Si dice che la NBA sia il campionato più bello del mondo perchè ci sono i giocatori migliori del mondo, e per quanto odiati i Miami Heat dispongono di almeno 2 dei migliori interpreti del giochino in questione… ma proprio quando i due in questione mancano per infortunio (piede sinistro per Wade, caviglia per LeBron) gli Heat ci fanno vedere che il basket (e la NBA) non è solo individualità, facendo giocare larghi minuti a gente che raramente gioca fasi importanti e dando le chiavi dell’attacco in mano a Chris Bosh e Mario Chalmers, e se per il primo non c’era nulla di nuovo nel vederlo prima punta, il secondo si è dovuto improvvisare attaccante, ruolo che gli è riuscito con risultati incerti, perlomeno a livello di scelte di tiro e gestione dei ritmi, ma queste non sono senz’altro una novità…

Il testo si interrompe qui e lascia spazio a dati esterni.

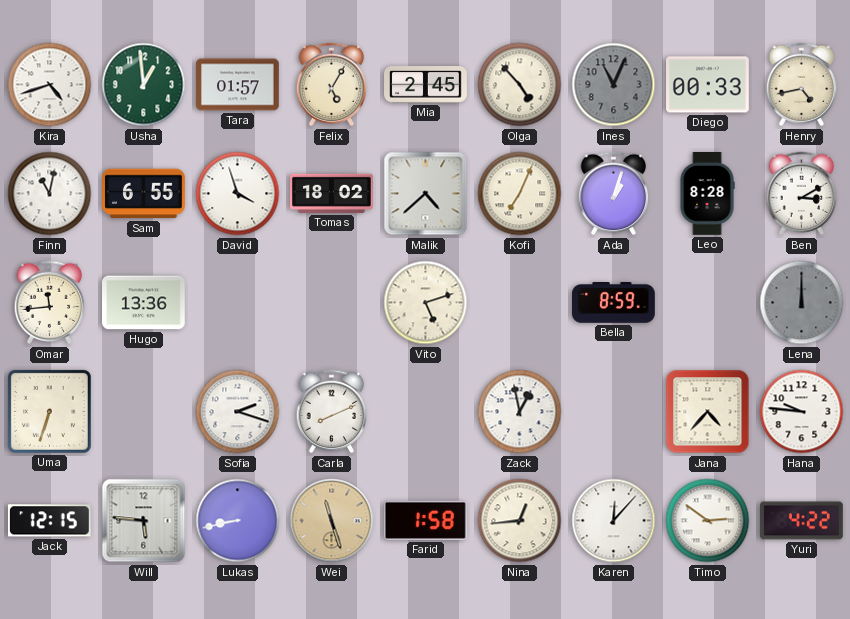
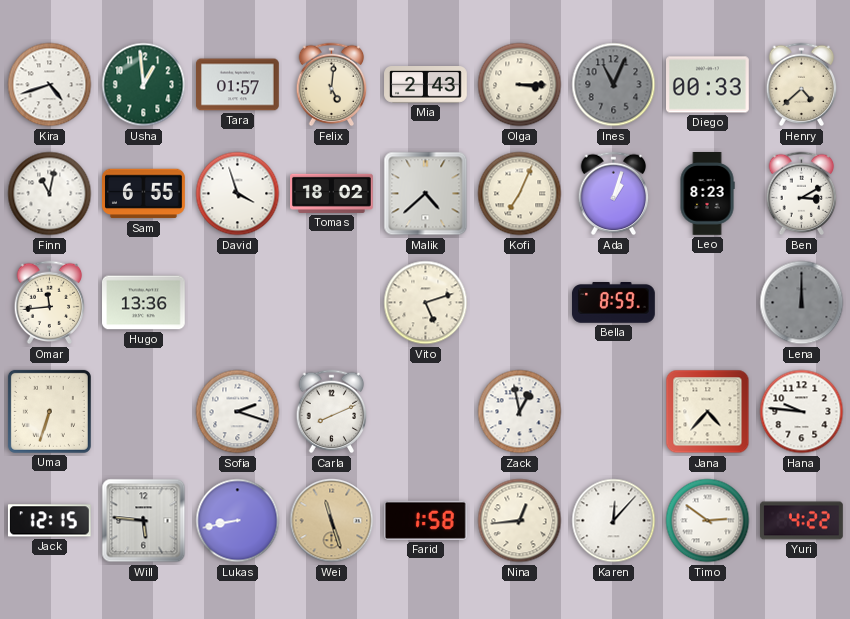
Felix: 5:05 -> 5:01
Mia: 2:45 -> 2:43
Olga: 4:53 -> 3:15
Henry: 4:43 -> 4:38
Leo: 8:28 -> 8:23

A volte ritornano… Franchise players! O perlomeno questo era il ruolo di cui si credeva di fare il buon Chris Bosh ai tempi di Toronto, quando ogni pallone transitava rigorosamente per le sue mani prima che un qualsiasi italiano o europeo potesse scagliarlo (anche con buoni risultati, recentemente….) verso il canestro. Visto ad un anno e mezzo di distanza, l’ex raptor presenta ancora tutti gli stessi limiti: passatore sotto la norma, indecente a livello di letture, tende ad accontentarsi troppo spesso del tiro da fuori, al netto di miglioramenti visibili dalla lunga distanza, e molto accentratore anche se in questa situazione, con le seconde linee degli Heat che a parte Chalmers e il sorprendente Norris Cole di questo inizio stagione sono formate perlopiù da tiratori puri, è stato probabilmente un bonus. Quello che perplime è che, sebbene privato di molti possessi, il suo atteggiamento in un attacco con James e Dwayne non cambi più di tanto, e che sebbene gli Heat abbiano fatto progressi enormi sotto il lato del gioco corale temo che quello del numero uno sia un ego troppo grande da soffocare sotto dei risultati che ancora devono arrivare. Si sono viste squadre più amalgamate, ecco…

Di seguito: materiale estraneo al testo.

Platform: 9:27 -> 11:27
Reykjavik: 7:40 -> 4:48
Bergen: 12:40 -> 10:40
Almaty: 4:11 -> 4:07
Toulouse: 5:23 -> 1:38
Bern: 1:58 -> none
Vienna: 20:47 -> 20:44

Kill Da Man Credo che una buona metà dei giocatori NBA ammazzerebbe per avere un terzo del talento di Josh Smith, numero 5 degli Atlanta Hawks e titolare della combinazione fisico-coordinazione-atletismo più incredibile di tutta la NBA, forse… talento gestito in maniera che definire pessima è fargli un complimento: capace di fare qualsiasi cosa e il suo contrario il subito dopo, la maniera in cui ha giocato i due overtime a seguito del panchinamento sono qualcosa da reato penale: indisponente, svogliato oltre ogni limite e troppo impegnato a guardare il pubblico per difendere costantemente sull’avversario, lo stesso che è stato il miglior marcatore degli avversari con la bellezza di 33 punti. Resta il fatto che in questi Hawks dal basso ritmo il buon Josh sia pedina abbastanza a disagio e penalizzata dal fatto che abbia sì caratteristiche offensive buone in molti fondamentali, ma nessuna che eccelle e che possa fare di lui qualcosa di affidabile e di coeso con Al Horford e Not Your Average Joe Johnson, pedine su cui pare che a meno di improbabili attacchi a Dwight Howard non si muoveranno dalla Georgia per un po’… ed è qui che diventa inspiegabile la scelta di far camminare una squadra nata per correre, che schiera come play titolare Jeff Teague (mancanza di alternative?) che pare decisamente troppo giovane e impulsivo per dirigere un gioco controllato, ma anche troppo veloce e atletico per non trovarsi bene in campo aperto. Oddio, per ora Atlanta ha la terza difesa NBA e un record sopra il par, e su questo niente da dire… ma a lungo termine sarà redditizio fare camminare chi è nato per correre? Dalle mie parti si dice che chi nasce tondo non può morire quadrato.